GaúchaZH também falou com outra integrante do grupo, uma empresária que é mãe de um dos estudantes que foram convidados a sair do Rosário após a briga do dia 23 — depois do episódio, ela também retirou um segundo filho do colégio. Ela pediu para não ser identificada, em razão de uma ameaça que teria sofrido. Liberal em economia e conservadora nos costumes, como se define, é filiada ao PPS. Ela diz que a pauta do movimento tem a ver com garantir que as crianças terminem o Ensino Médio com boa formação, o que não aconteceria hoje, na avaliação que faz.
— Os propósitos do grupo são que a gente tenha uma escola livre de ideologias e que os professores tenham contraponto. O principal motivo da nossa indignação é que não seja colocado para as crianças só um viés. Se citarem um escritor do lado socialista, que citem também um autor liberal, conservador. Temos provas de professores com camiseta de candidato dentro de sala de aula. É doutrinação pura. Não queremos saber o que as pessoas fazem da porta para fora do colégio ou qual posição sexual vão assumir. O que importa é que o professor não coloque só um dos lados, que é o que a gente sabe que está acontecendo. Quero que meu filho saiba que o comunismo não deu certo em lugar nenhum do mundo, que é um regime canalha, e que o outro lado, liberal, conservador, tem valores de família — defende.

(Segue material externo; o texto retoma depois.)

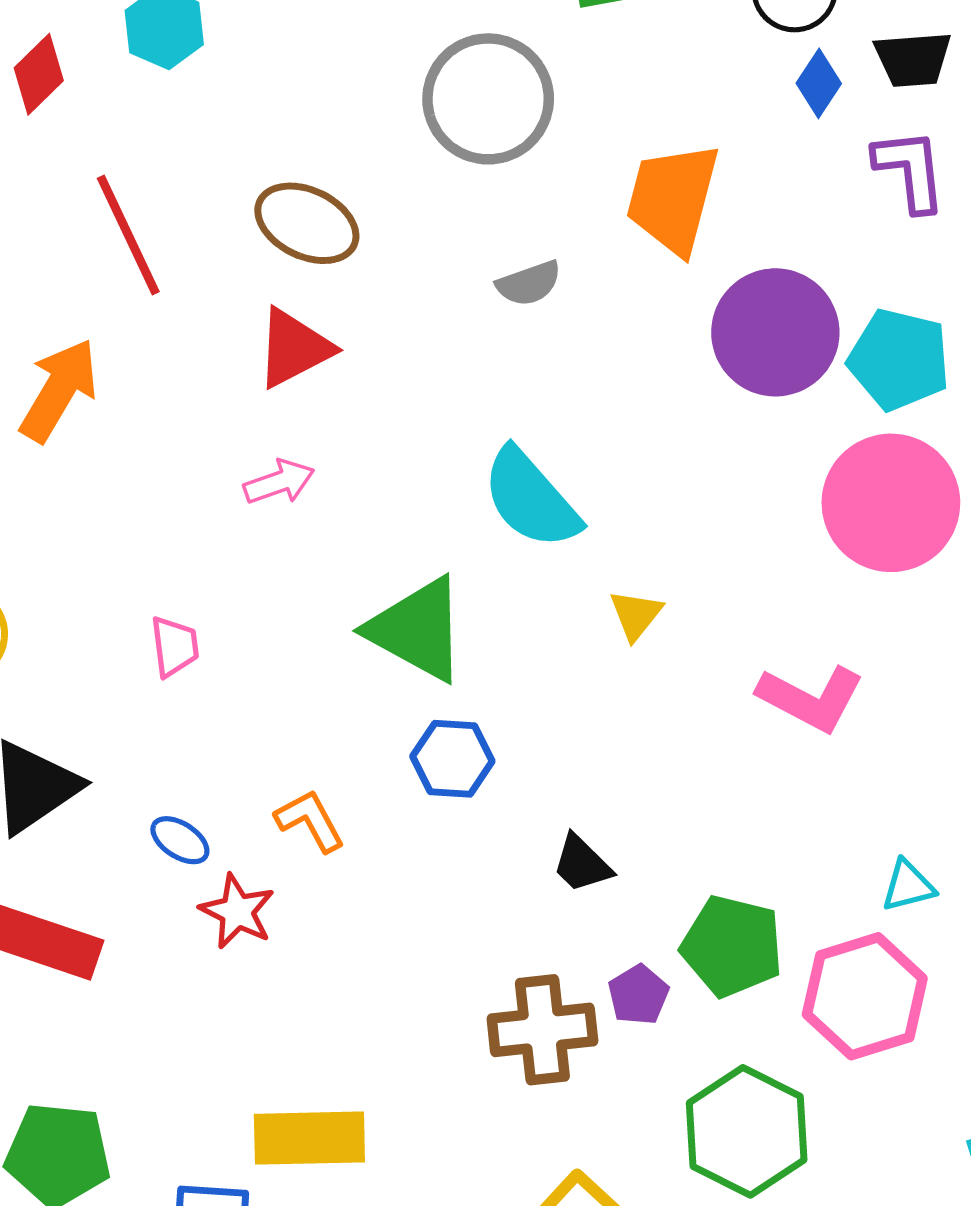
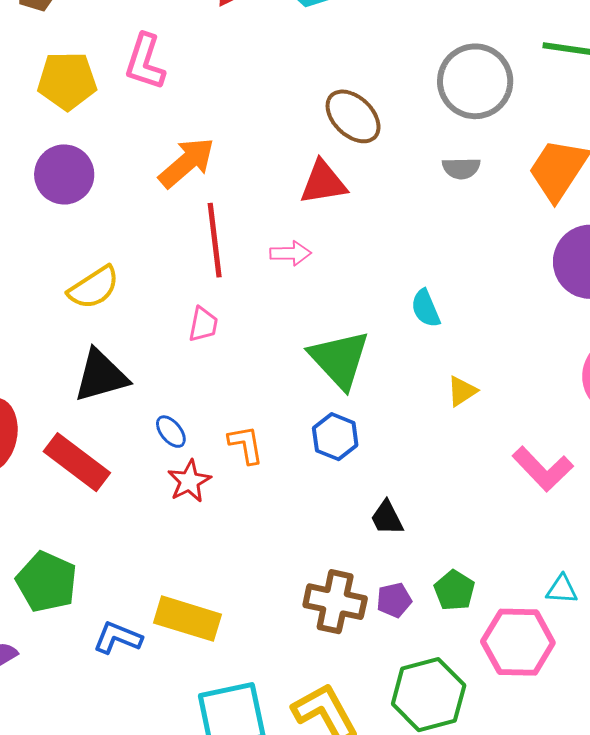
red line: (128, 235) -> (215, 240), moved
gray semicircle: (529, 283) -> (461, 168), moved
cyan semicircle: (531, 499) -> (426, 308), size x0.6
green pentagon: (732, 946) -> (454, 590), size x0.7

Em nota sobre o protesto da segunda-feira, o Rosário afirmou que o ato foi organizado "por um grupo formado em sua maioria por pessoas sem ligação com o colégio", acrescentando: "Defendemos a liberdade de expressão e respeitamos as diferentes opiniões, fortalecendo a nossa missão de formar cidadãos comprometidos com a promoção da vida e da cultura de paz. A respeito do ocorrido no dia 23/7, o colégio tomou as medidas previstas em seu Regimento Escolar, priorizando os encaminhamentos com as pessoas diretamente relacionadas. (...) Para as associações políticas que foram feitas em relação ao episódio, reiteramos que somos apartidários e não nos vinculamos a candidato ou ideologia político-partidária, o que foi evidenciado em diferentes momentos de diálogo com pais e responsáveis atendidos".